Date: Founded at the end of the 7th millennium cal BC and occupied during part of the 6th millennium cal BC.
History: Towards the end of the 9th millennium cal BC, according to the most recent research, settlers coming from the mainland arrived to the apparently uninhabited island of Cyprus. It seems that this population rapidly lost its connections with the motherland and in the isolated island environment, developed into a unique civilisation: the Cypriot Aceramic Neolithic Civilisation. Founded during the course of the 7th millennium cal BC, the site of Chirokoitia provides a fine example of this cultural era at its peak.
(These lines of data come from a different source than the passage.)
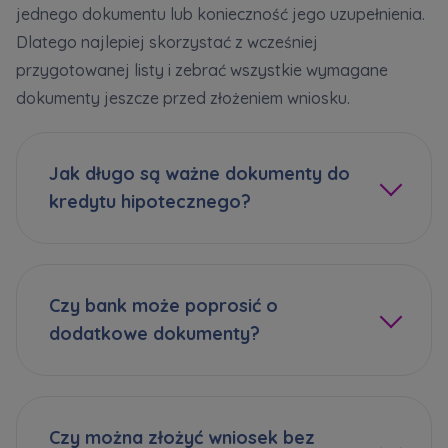
jednego dokumentu lub konieczność jego uzupełnienia.
Dlatego najlepiej skorzystać z wcześniej
przygotowanej listy i zebrać wszystkie wymagane
dokumenty jeszcze przed złożeniem wniosku.
Jak długo są ważne dokumenty do
kredytu hipotecznego?
Czy bank może poprosić o
dodatkowe dokumenty?
Czy można złożyć wniosek bez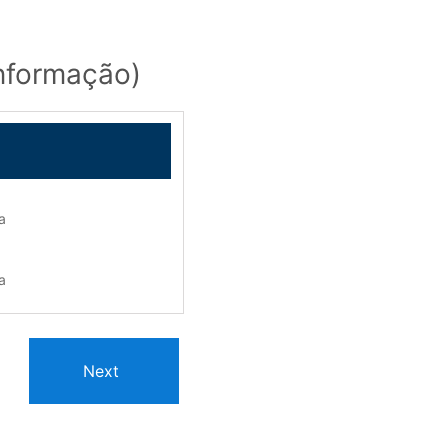
informação)
a
a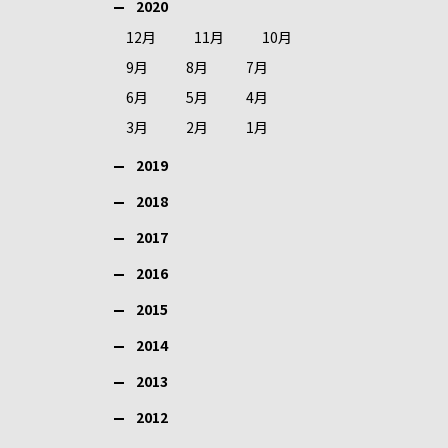
2020
12月
11月
10月
9月
8月
7月
6月
5月
4月
3月
2月
1月
2019
2018
2017
2016
2015
2014
2013
2012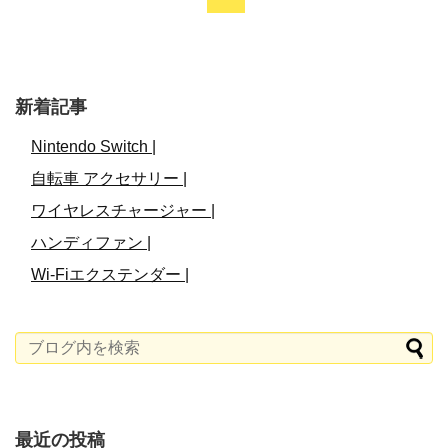
新着記事
Nintendo Switch |
自転車 アクセサリー |
ワイヤレスチャージャー |
ハンディファン |
Wi-Fiエクステンダー |
最近の投稿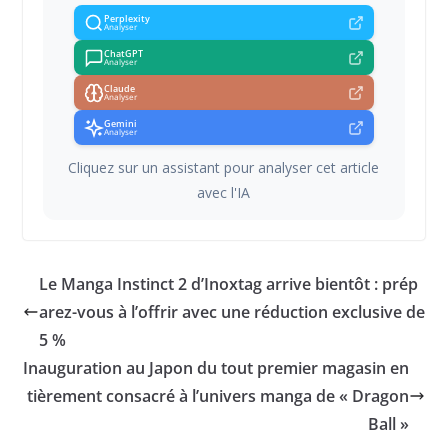
Perplexity
Analyser
ChatGPT
Analyser
Claude
Analyser
Gemini
Analyser
Cliquez sur un assistant pour analyser cet article
avec l'IA
Le Manga Instinct 2 d’Inoxtag arrive bientôt : prép
arez-vous à l’offrir avec une réduction exclusive de
5 %
Inauguration au Japon du tout premier magasin en
tièrement consacré à l’univers manga de « Dragon
Ball »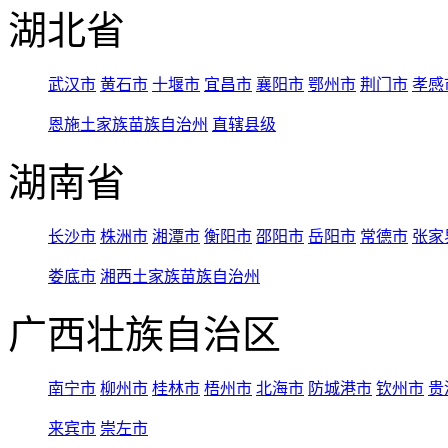
湖北省
武汉市
黄石市
十堰市
宜昌市
襄阳市
鄂州市
荆门市
孝感
恩施土家族苗族自治州
直辖县级
湖南省
长沙市
株洲市
湘潭市
衡阳市
邵阳市
岳阳市
常德市
张家
娄底市
湘西土家族苗族自治州
广西壮族自治区
南宁市
柳州市
桂林市
梧州市
北海市
防城港市
钦州市
贵
来宾市
崇左市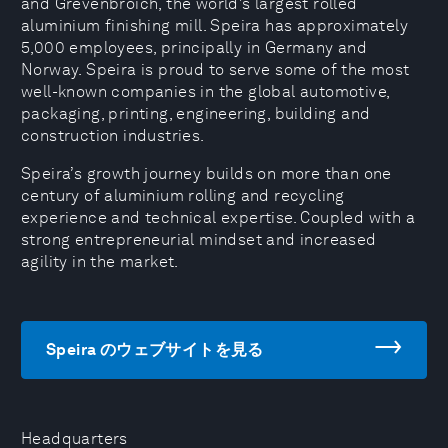
and Grevenbroich, the world’s largest rolled
aluminium finishing mill. Speira has approximately
5,000 employees, principally in Germany and
Norway. Speira is proud to serve some of the most
well-known companies in the global automotive,
packaging, printing, engineering, building and
construction industries.
Speira’s growth journey builds on more than one
century of aluminium rolling and recycling
experience and technical expertise. Coupled with a
strong entrepreneurial mindset and increased
agility in the market.
Speira のウェブサイトを見る
Headquarters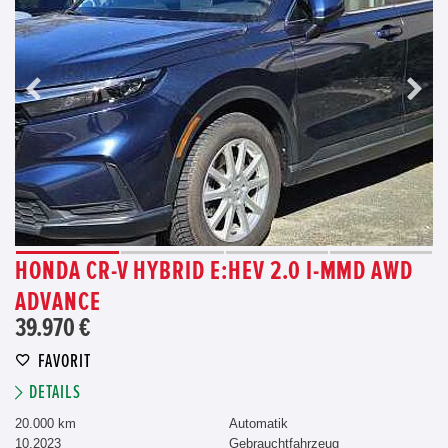
HONDA CR-V HYBRID E:HEV 2.0 I-MMD AWD
ADVANCE
39.970 €
FAVORIT
DETAILS
20.000 km
Automatik
10.2023
Gebrauchtfahrzeug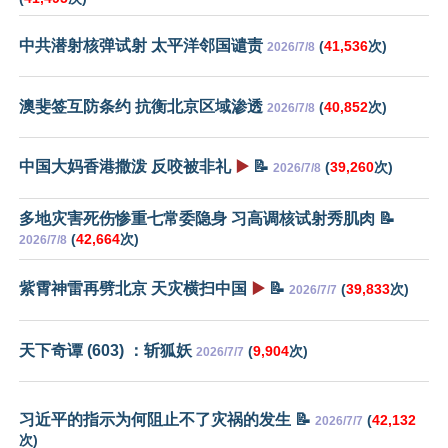
中共潜射核弹试射 太平洋邻国谴责
(
41,536
次)
2026/7/8
澳斐签互防条约 抗衡北京区域渗透
(
40,852
次)
2026/7/8
中国大妈香港撒泼 反咬被非礼
▶️
📝
(
39,260
次)
2026/7/8
多地灾害死伤惨重七常委隐身 习高调核试射秀肌肉 📝
(
42,664
次)
2026/7/8
紫霄神雷再劈北京 天灾横扫中国
▶️
📝
(
39,833
次)
2026/7/7
天下奇谭 (603) ：斩狐妖
(
9,904
次)
2026/7/7
习近平的指示为何阻止不了灾祸的发生 📝
(
42,132
2026/7/7
次)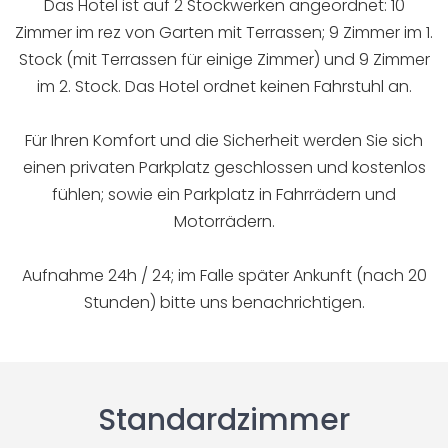
Das Hotel ist auf 2 Stockwerken angeordnet: 10
Zimmer im rez von Garten mit Terrassen; 9 Zimmer im 1.
Stock (mit Terrassen für einige Zimmer) und 9 Zimmer
im 2. Stock. Das Hotel ordnet keinen Fahrstuhl an.
Für Ihren Komfort und die Sicherheit werden Sie sich
einen privaten Parkplatz geschlossen und kostenlos
fühlen; sowie ein Parkplatz in Fahrrädern und
Motorrädern.
Aufnahme 24h / 24; im Falle später Ankunft (nach 20
Stunden) bitte uns benachrichtigen.
Standardzimmer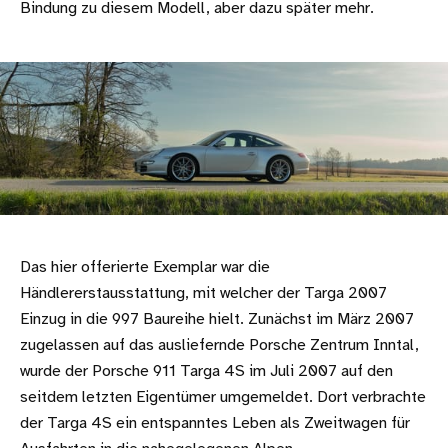
Bindung zu diesem Modell, aber dazu später mehr.
Das hier offerierte Exemplar war die
Händlererstausstattung, mit welcher der Targa 2007
Einzug in die 997 Baureihe hielt. Zunächst im März 2007
zugelassen auf das ausliefernde Porsche Zentrum Inntal,
wurde der Porsche 911 Targa 4S im Juli 2007 auf den
seitdem letzten Eigentümer umgemeldet. Dort verbrachte
der Targa 4S ein entspanntes Leben als Zweitwagen für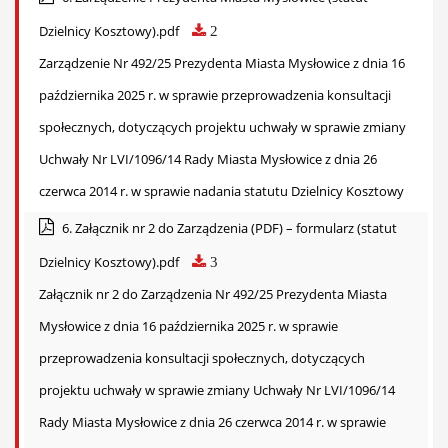
Dzielnicy Kosztowy).pdf
2
Zarządzenie Nr 492/25 Prezydenta Miasta Mysłowice z dnia 16
października 2025 r. w sprawie przeprowadzenia konsultacji
społecznych, dotyczących projektu uchwały w sprawie zmiany
Uchwały Nr LVI/1096/14 Rady Miasta Mysłowice z dnia 26
czerwca 2014 r. w sprawie nadania statutu Dzielnicy Kosztowy
6. Załącznik nr 2 do Zarządzenia (PDF) – formularz (statut
Dzielnicy Kosztowy).pdf
3
Załącznik nr 2 do Zarządzenia Nr 492/25 Prezydenta Miasta
Mysłowice z dnia 16 października 2025 r. w sprawie
przeprowadzenia konsultacji społecznych, dotyczących
projektu uchwały w sprawie zmiany Uchwały Nr LVI/1096/14
Rady Miasta Mysłowice z dnia 26 czerwca 2014 r. w sprawie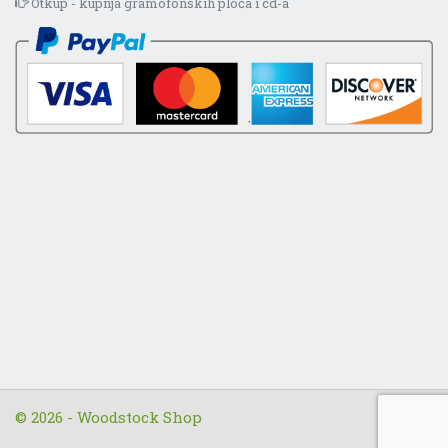
Otkup - kupnja gramofonskih ploča i cd-a
© 2026 - Woodstock Shop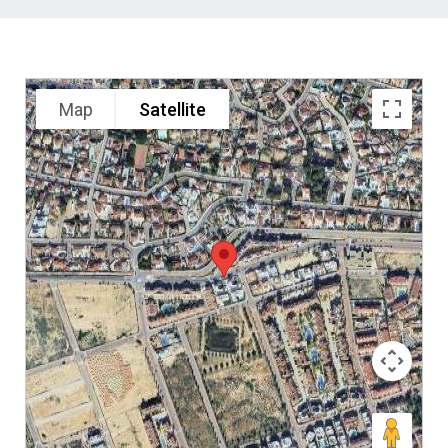
Map
Satellite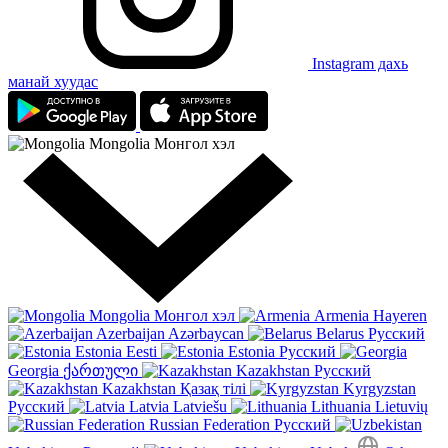
Instagram дахь
манай хуудас
Mongolia
Монгол хэл
Mongolia
Монгол хэл
Armenia
Hayeren
Azerbaijan
Azərbaycan
Belarus
Русский
Estonia
Eesti
Estonia
Русский
Georgia
ქართული
Kazakhstan
Русский
Kazakhstan
Қазақ тілі
Kyrgyzstan
Русский
Latvia
Latviešu
Lithuania
Lietuvių
Russian Federation
Русский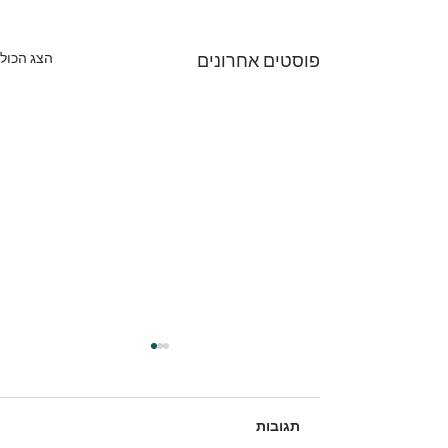
הצג הכול
פוסטים אחרונים
תגובות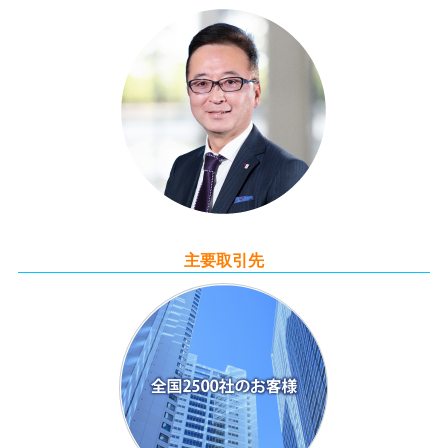
主要取引先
Excavations: The exceptional architectural activity of the Chirokoitians is evidenced by the remains of structures, whether these are of collective or private use. One of the most impressive collective constructions, implying organised collective labour, is the enclosure wall which protected the village.
Replicas of houses
The village was entered into by an architecturally unique stairway integrated in a bulky stone structure against the exterior face of the enclosure wall. The basic architectural unit is a circular structure with a flat roof. The materials used for construction, either singly or in combination, are mud or sun-dried mudbricks and stone. The house consists of a group of such circular structures around an open space where installations for grinding corn were found. Internal subdivisions or arrangements were made according to the predetermined use of each structure, such as a loft supported by massive piers, low walls, basins or hearths defining working or rest areas.
The deceased, sometimes accompanied by intentionally broken stone vessels, were buried in pits inside the house which continued to be used in such a way that the dead remained with the living and that death caused no disruption to the cohesion of the community.